Author : Dr Yasir Afaq

Year : 2024

Publisher : Elsevier B.V.

Source Title : Computers and Electronics in Agriculture

Document Type :

Abstract

Apple tree leaf diseases (ATLDs) can be accurately identified and addressed early to prevent the diseases from spreading, minimize the need for chemical pesticides and fertilizers, increase apple quality and production, and preserve the healthy growth of apple varieties. To overcome such challenges, different Deep Learning (DL) approaches have been developed to early detect apple leaf diseases. In this paper, the data from 2010 to 2024 has been taken for analysis, and it has been observed that many of the researchers have utilized different types of datasets for disease detection. Moreover, Deep Learning (DL) and Machine Learning (ML) have been mostly utilized for the detection and identification of apple leaf Alternaria diseases. It has also been observed from the previous work that Support Vector Machines (SVM), Random Forests (RF), XGBoost, and many more are the most common approaches utilized by the researchers.
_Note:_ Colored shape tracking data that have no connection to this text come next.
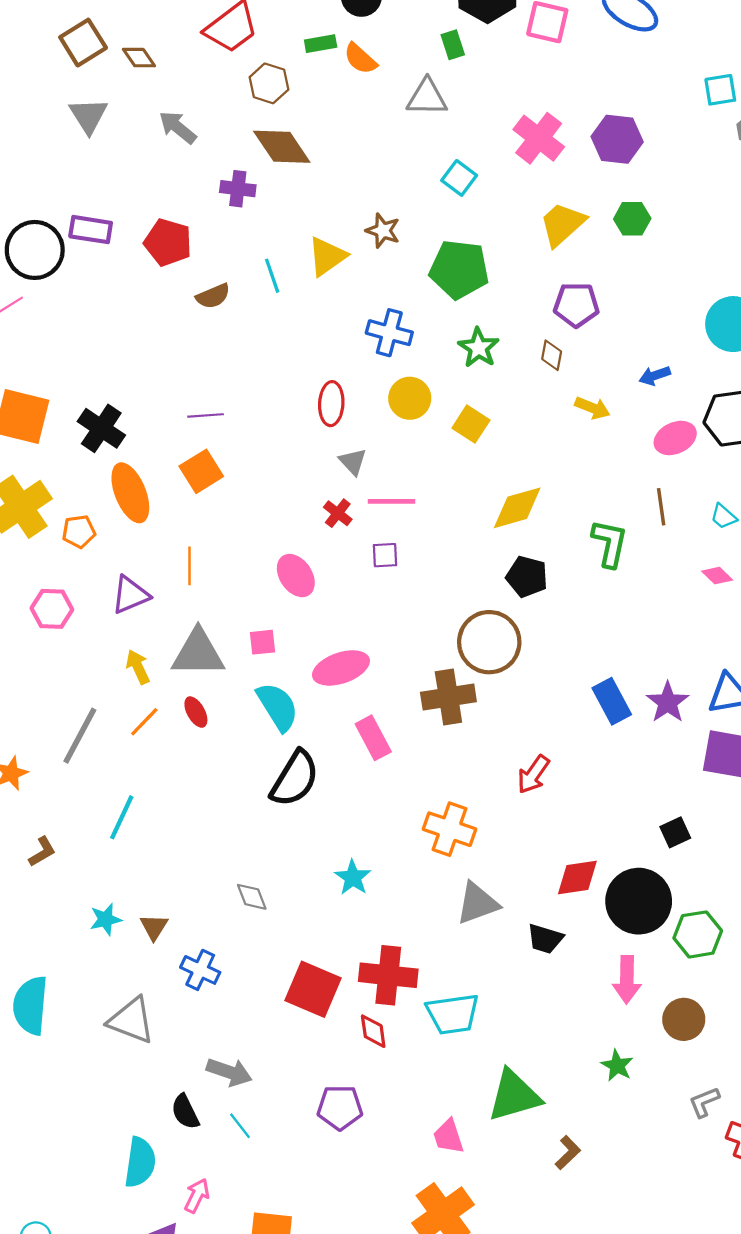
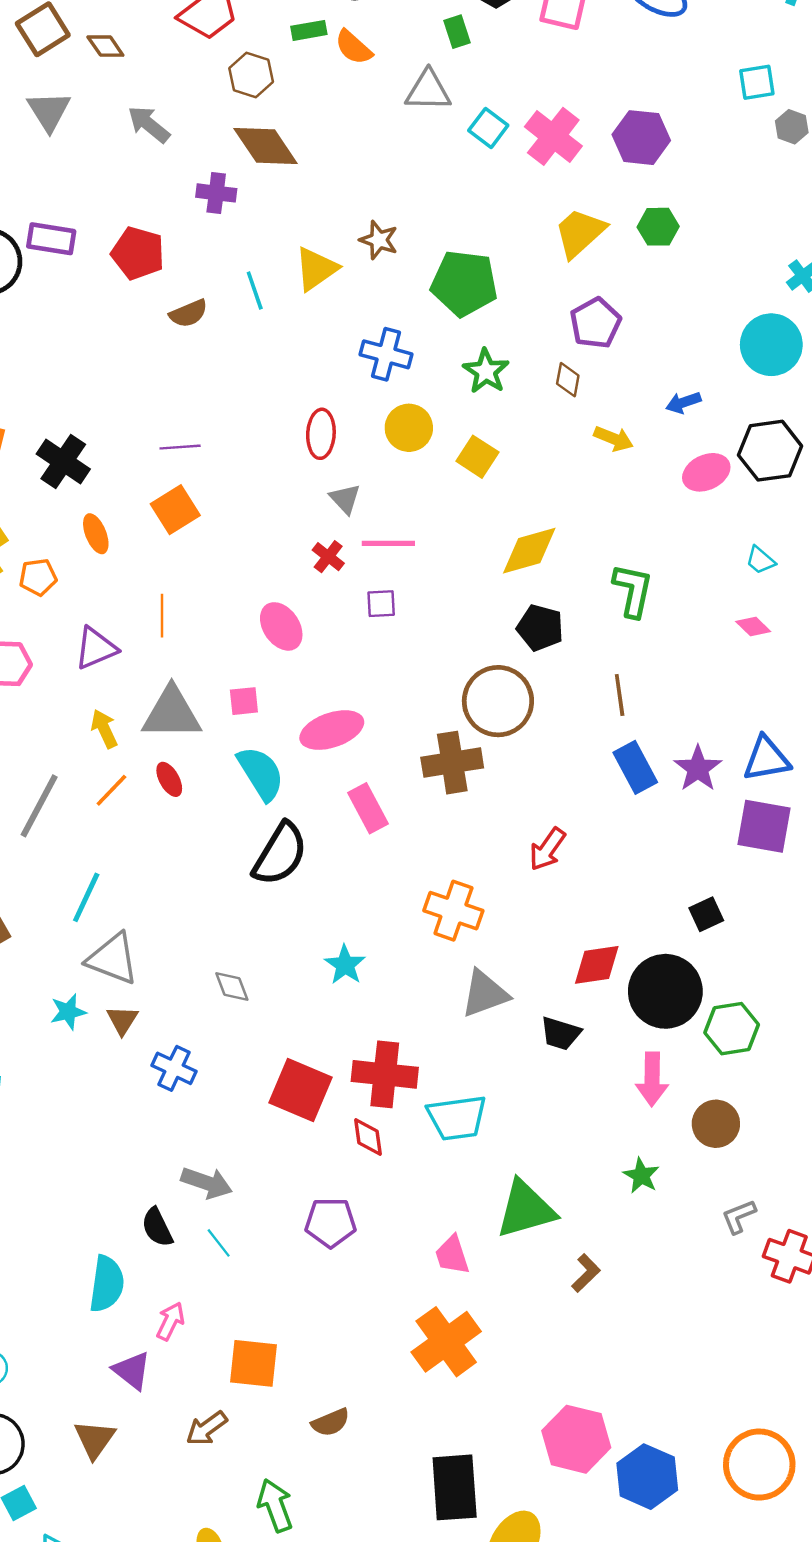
cyan square: (459, 178) -> (488, 128), moved
purple pentagon: (576, 305) -> (595, 323), turned -30
orange ellipse: (130, 493) -> (96, 534), size x0.6
brown line: (661, 507) -> (620, 695), moved
gray triangle: (131, 1020) -> (113, 959), moved

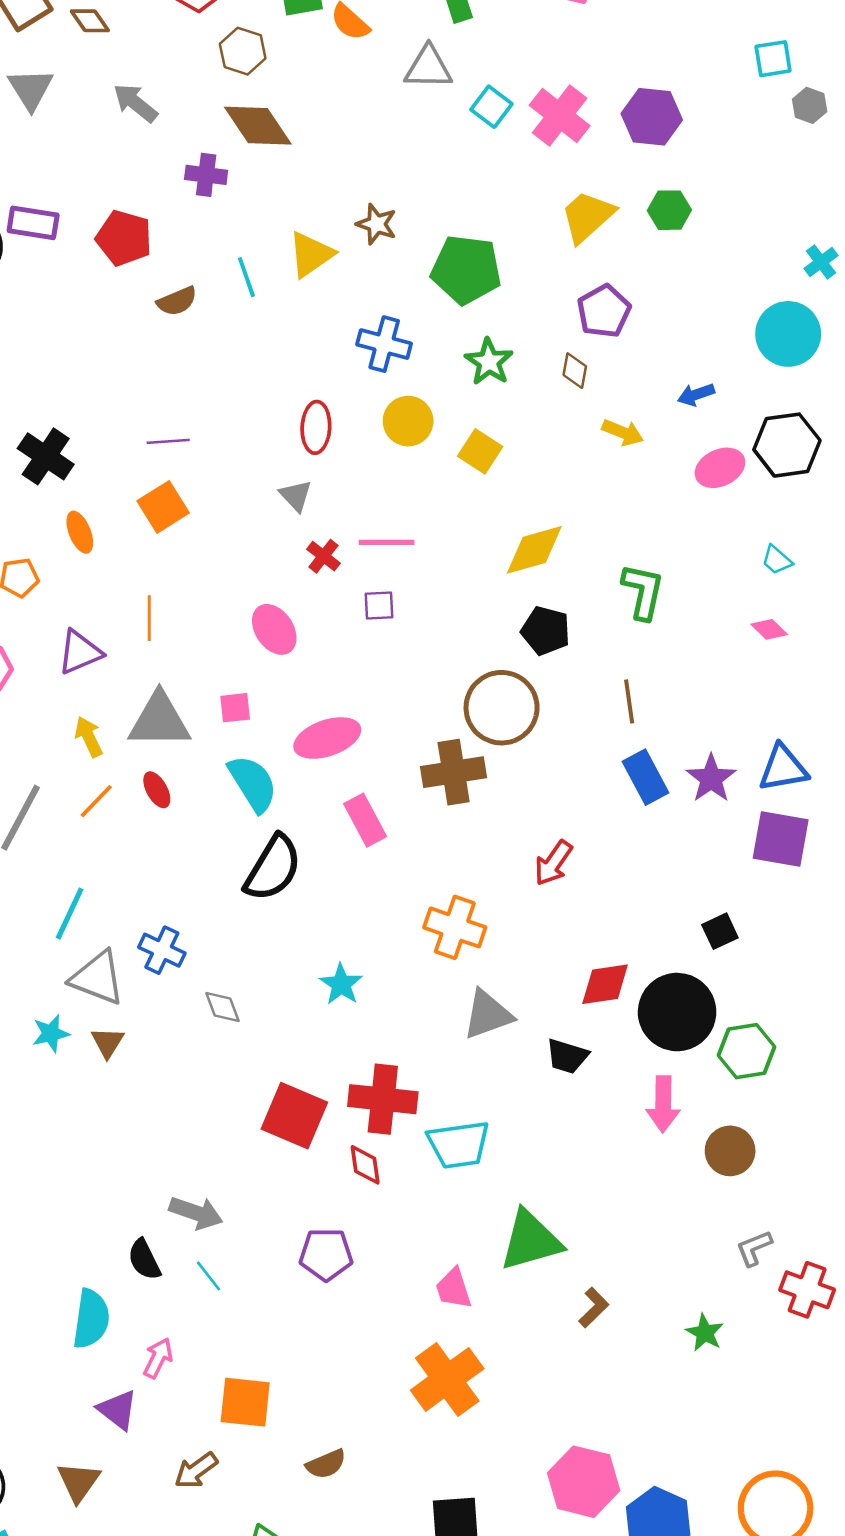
gray triangle: (345, 499) -> (296, 496), moved
blue cross: (174, 1068) -> (162, 950), moved
green star: (641, 1176) -> (705, 1333), moved

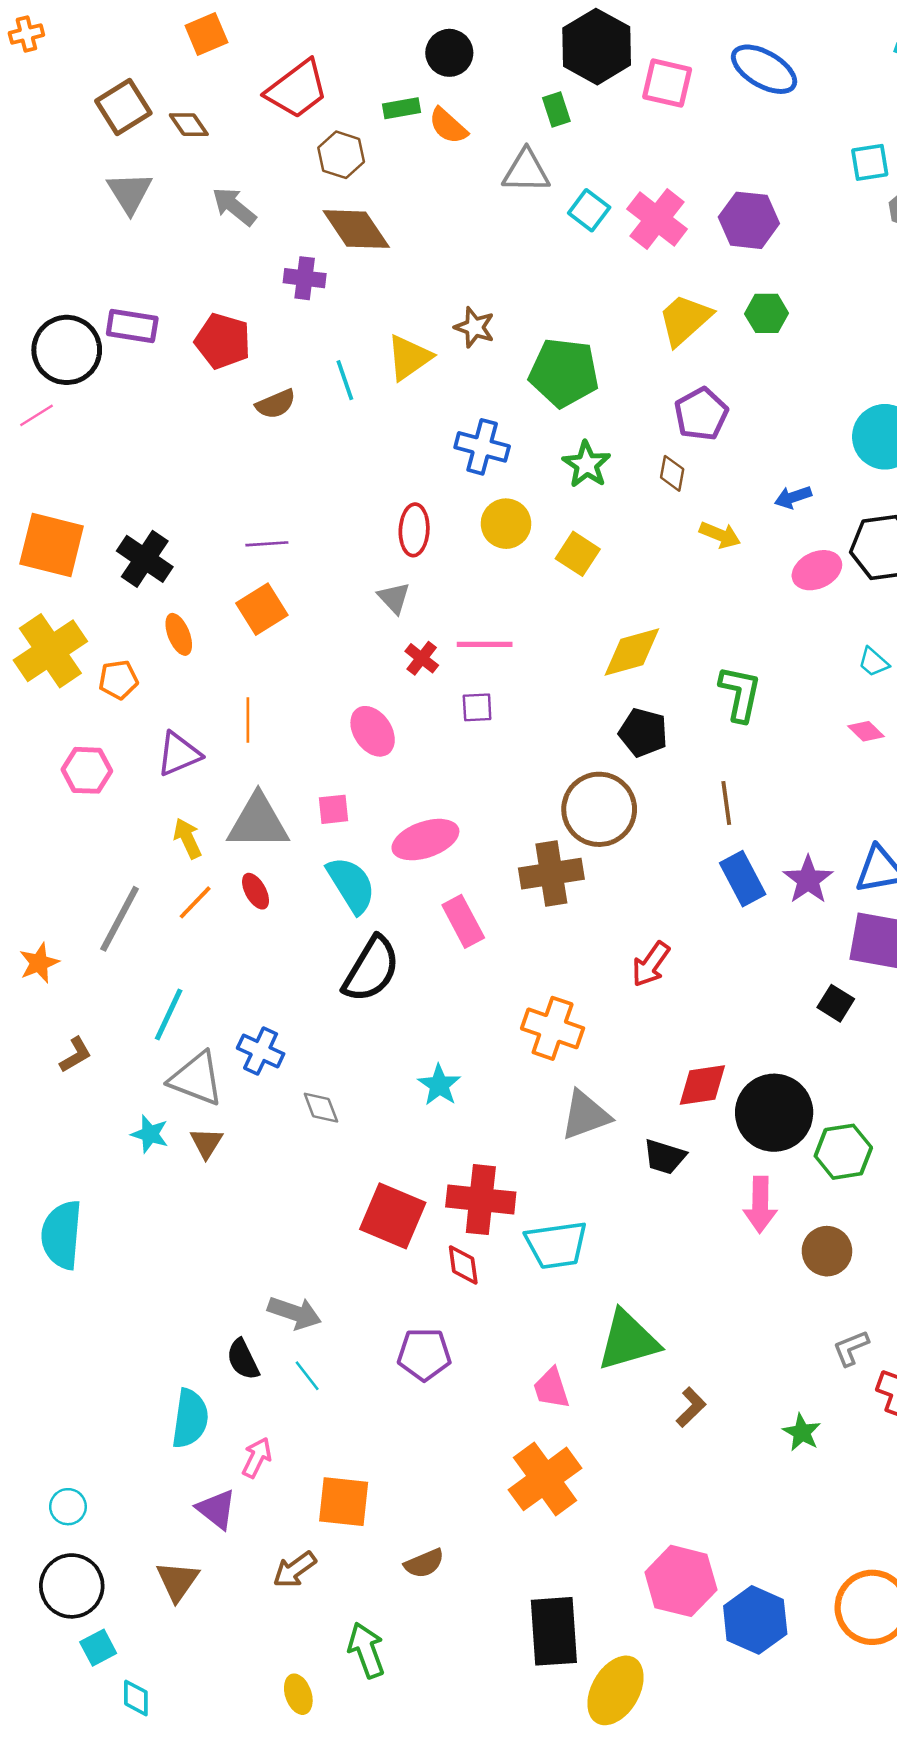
black square: (720, 931) -> (836, 1003), moved, turned -33
cyan star: (51, 1033) -> (150, 1134), turned 30

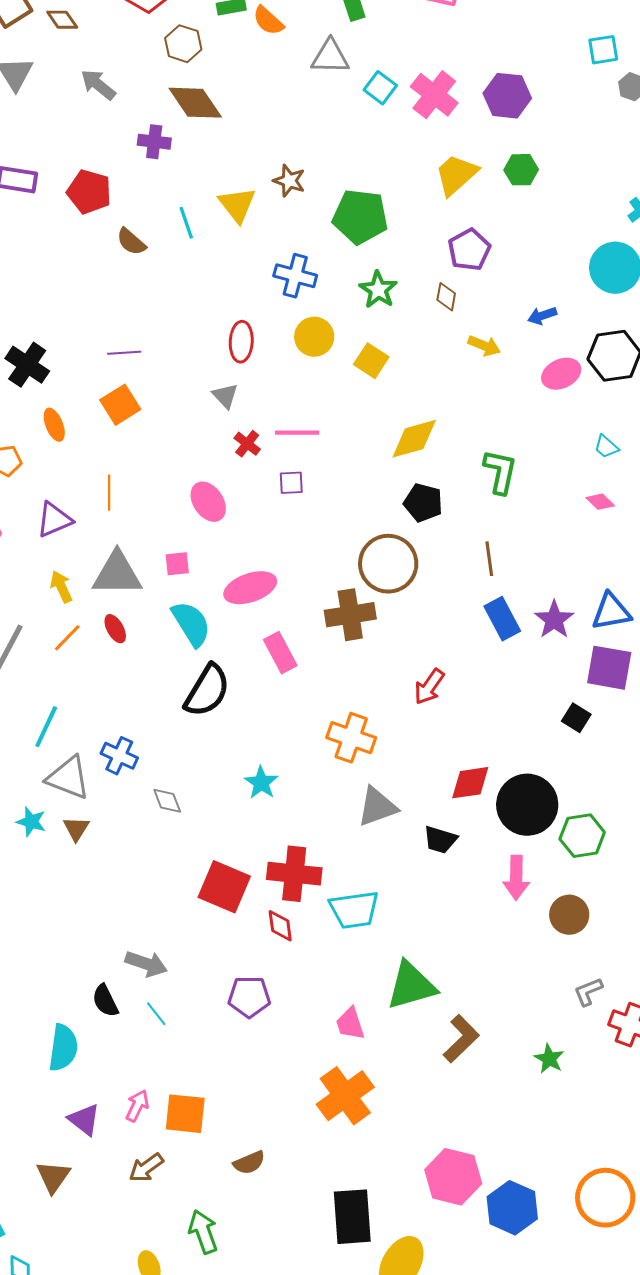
yellow triangle: (409, 357) -> (237, 205), turned -33
brown semicircle: (276, 404) -> (131, 242), turned 64
brown L-shape: (691, 1407) -> (461, 1039), size x1.5
pink arrow: (257, 1458) -> (137, 1106), moved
On the other hand, DenseNet, MobileNet, Convolutional Neural Network (CNN), and Vision Transformer are the deep learning approaches utilized by the researchers. Furthermore, we have also given a brief analysis of each approach along with a comparative analysis such as lightweight CNNs and Attention-based mechanisms, Transfer Learning (TL), Localization techniques, Vision Transformer (ViT), and Severity estimation techniques. Emphasizing their methods, datasets, performance metrics, and real-world applications. This study explores the proposed models’ approaches, feature selection and extraction techniques, data capturing conditions, accuracy, types of datasets used in the experiments, and their resources. Our research findings indicate that although DL approaches have significant potential for improving disease management in agriculture. There is a crucial need for a more scalable, robust, and flexible solution to handle numerous agricultural conditions and disease complexities. By methodically and comprehensively analyzing the collected data, this study aims to facilitate valuable resources for researchers aiming to design, develop, and implement DL-based systems for apple leaf disease detection and identification, ultimately contributing to sustainable agriculture and improved food security.